Stored data entries:
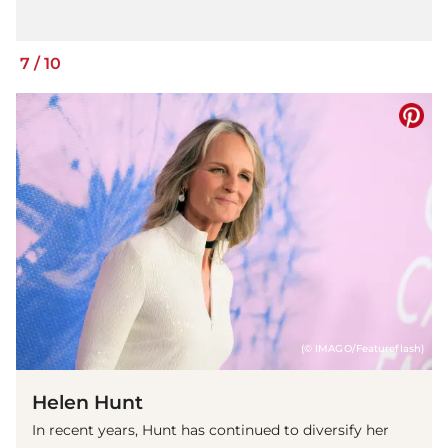
7
/
10
(© IMAGO/Featureflash)
Helen Hunt
In recent years, Hunt has continued to diversify her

## WORK ITEM
Would you please retype all the data exactly? Leave out whatever pictures it holds.

## RESPONSE
7
/
10
(© IMAGO/Featureflash)
Helen Hunt
In recent years, Hunt has continued to diversify her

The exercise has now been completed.